João Amílcar Salgado

terça-feira, 13 de setembro de 2016

CID VELOSO EM TRÊS CENÁRIOS
João Amílcar Salgado
MÓDULO ECGRÁFICO
Em 1962, os poucos clínicos que sabiam interpretar o eletrocardiograma e a radiografia cardíaca causavam inveja e, ao mesmo tempo, sonegavam os respectivos segredos aos aprendizes. Liderados pelo Razuk, providenciamos a vinda do Tranchesi e do Fujioka para nos assenhorearmos destes dois mistérios. Descobrimos que tudo o que o Tranchesi e o Fujioka sabiam o Elian e o Javert já sabiam, e a grande virtude desses paulistas eram os massetes interpretativos  que divulgavam.  O Tranchesi, da escola do Cabrera, enfatizava o lado vetorial do eletro, o que complicava a coisa. Aí é que entrou a criatividade do Cid Veloso. Ele criou um módulo de treinamento da maior simplicidade e rapidez - tornando obsoleto o excelente livro do Tranchesi. Qualquer um que manuseasse sua coleção didática - democraticamente aberta a todos - em seis meses já era um razoável intérprete. E coincidiu que foi lançada a primeira linha de aparelhos portáteis. Vários foram encomendados.  Um mandão da cardiologia recebeu a visita do revendedor, entusiasmado com o boom de venda. Quis saber onde era o ninho dos que ameaçavam sua reserva de mercado.

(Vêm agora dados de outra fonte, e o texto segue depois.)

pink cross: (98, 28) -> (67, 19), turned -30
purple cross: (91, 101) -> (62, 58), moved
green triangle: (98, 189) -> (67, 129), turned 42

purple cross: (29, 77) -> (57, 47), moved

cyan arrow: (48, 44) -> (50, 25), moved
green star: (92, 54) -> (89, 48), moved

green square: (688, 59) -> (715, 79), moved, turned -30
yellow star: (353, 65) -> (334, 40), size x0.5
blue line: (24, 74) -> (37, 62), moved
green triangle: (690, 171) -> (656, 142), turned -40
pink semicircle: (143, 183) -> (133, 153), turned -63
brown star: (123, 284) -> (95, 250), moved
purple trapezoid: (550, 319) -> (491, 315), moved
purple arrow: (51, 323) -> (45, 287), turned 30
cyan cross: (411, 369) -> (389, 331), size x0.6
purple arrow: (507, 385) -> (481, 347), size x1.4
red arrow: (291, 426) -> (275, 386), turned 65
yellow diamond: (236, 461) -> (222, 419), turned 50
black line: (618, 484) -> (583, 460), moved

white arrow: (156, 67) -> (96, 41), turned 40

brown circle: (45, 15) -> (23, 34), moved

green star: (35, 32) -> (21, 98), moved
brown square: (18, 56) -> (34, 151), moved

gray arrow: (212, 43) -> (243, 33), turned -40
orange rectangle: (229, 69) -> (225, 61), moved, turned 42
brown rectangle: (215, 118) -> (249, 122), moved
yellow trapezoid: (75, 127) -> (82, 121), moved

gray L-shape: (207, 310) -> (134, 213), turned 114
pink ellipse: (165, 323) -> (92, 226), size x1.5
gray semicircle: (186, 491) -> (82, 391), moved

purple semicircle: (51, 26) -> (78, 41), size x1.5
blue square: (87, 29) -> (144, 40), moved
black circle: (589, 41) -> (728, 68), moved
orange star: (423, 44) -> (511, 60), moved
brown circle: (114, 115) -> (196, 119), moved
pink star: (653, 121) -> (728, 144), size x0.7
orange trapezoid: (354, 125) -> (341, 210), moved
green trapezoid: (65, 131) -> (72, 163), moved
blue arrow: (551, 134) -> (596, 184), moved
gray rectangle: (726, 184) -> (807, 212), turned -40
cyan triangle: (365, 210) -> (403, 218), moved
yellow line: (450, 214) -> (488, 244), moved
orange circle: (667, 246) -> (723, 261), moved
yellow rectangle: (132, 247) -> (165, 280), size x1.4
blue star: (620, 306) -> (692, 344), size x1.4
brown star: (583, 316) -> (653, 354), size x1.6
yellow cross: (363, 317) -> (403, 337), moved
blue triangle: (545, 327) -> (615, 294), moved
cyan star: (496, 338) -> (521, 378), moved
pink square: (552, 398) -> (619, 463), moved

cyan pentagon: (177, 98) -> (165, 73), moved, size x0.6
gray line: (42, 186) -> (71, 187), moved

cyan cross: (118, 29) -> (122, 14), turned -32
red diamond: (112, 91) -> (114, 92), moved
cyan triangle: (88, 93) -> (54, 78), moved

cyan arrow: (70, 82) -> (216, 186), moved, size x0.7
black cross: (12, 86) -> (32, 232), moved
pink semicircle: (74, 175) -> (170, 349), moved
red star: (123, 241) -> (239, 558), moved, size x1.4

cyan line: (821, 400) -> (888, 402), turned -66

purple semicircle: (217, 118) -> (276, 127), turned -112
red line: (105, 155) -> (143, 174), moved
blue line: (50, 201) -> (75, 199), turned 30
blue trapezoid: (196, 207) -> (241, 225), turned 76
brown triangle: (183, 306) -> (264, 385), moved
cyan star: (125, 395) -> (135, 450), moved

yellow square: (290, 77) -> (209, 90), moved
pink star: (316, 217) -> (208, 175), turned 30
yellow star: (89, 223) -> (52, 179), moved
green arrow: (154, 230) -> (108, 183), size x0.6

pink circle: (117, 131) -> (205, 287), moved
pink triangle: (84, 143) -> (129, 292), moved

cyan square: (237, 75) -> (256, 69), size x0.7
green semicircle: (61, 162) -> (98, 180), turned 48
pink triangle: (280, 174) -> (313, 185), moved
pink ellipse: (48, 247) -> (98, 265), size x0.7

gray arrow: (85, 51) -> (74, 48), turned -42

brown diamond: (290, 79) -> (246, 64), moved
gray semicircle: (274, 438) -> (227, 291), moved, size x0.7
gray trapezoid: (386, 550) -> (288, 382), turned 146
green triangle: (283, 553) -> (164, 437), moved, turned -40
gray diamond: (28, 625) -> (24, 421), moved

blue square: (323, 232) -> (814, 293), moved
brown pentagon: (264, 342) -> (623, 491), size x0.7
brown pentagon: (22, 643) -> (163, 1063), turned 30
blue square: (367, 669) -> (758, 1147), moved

Chegou à sala do Cid acompanhado do Galizzi e do Elian que o viram espinafrar o imperturbável recém-formado. Gritou ao Cid: você é um fedelho e dependendo de mim nem título de cardiologista terá. O Elian e o Galizzi  retiraram o vociferante dali e lhe explicaram que aquele lugar era uma universidade e nela nenhuma censura teria cabimento.

LESÃO DA PONTA
Em 1963, houve entusiasmo com a descoberta do padrão eletrocardiográfico da chamada lesão de ponta, própria do coração chagásico.  Todos a elogiavam, mas Cid Veloso fez reparo ao método da pesquisa, pois o autor se limitara a examinar unilateralmente os registros dos pacientes falecidos com a lesão. Dois cardiologistas ex-professores do Cid, o recriminaram fortemente. Galizzi pediu ao jovem que respondesse àquelas duras palavras, e este, com a serenidade que lhe é peculiar, surpreendeu a todos. Disse que a resposta não poderia ser expressa ali, mas estava guardada nos arquivos do Bogliolo. E foi então que o Cid Veloso, apoiado pelo Arnaldo Elian e por mim, fez a investigação recíproca: procurar o tal padrão na coleção de registros e separar aqueles de pacientes falecidos. Daí partiu para o arquivo anatômico e não encontrou a completa correspondência entre o padrão e a lesão. A pesquisa saiu nos Arquivos Brasileiros de Cardiologia (1964, 17, 505-18). Em reunião geral de todas as cadeiras de Clínica Médica, o temido e avaro professor Osvaldo de Melo Campos, que nunca fora ouvido elogiar alguém e nunca dera nota máxima em qualquer concurso, apareceu com a separata desta investigação nas mãos  e, antes de qualquer coisa, a exibiu dizendo: esta é a tese de doutorado para a qual eu daria nota dez. E foi assim que Melo Campos concedeu pessoalmente ao jovem Cid o título de cientista.

BISPO TUTU

              Em 21-5-1987, o bispo Tutu recebeu o título de professor honoris causa  da UFMG. Em reunião na reitoria, discutimos a programação da visita dele à Universidade e quando levantamos a possibilidade de, na oportunidade, dar-lhe o título honoris causa, houve nítida reação de desagrado de boa parte dos presentes, que inclusive deram a desculpa de que havia uma burocracia a ser cumprida e que não daria tempo. Alguém disse: será que esse preto merece tão alto título? Pois bem, foi uma das coisas mais emotivas que aconteceu nesta instituição. No gabinete da reitoria, saboreávamos o coquetel de recepção, quando todos fomos para as janelas, pois iniciava-se vibrante batuque, executado uníssono, ali no pátio em frente, por quase todos os grupos de congado de Minas. A seguir descemos para diante de um palanque. Nele o bispo Tutu, acompanhado de padres negros e mulatos, e também de oficiantes  de várias religiões, concelebrou arrepiante Missa Conga. Só mesmo Cid Veloso, o primeiro reitor federal eleito pelo voto direto, poderia ter-nos brindado com tão inesquecível cena.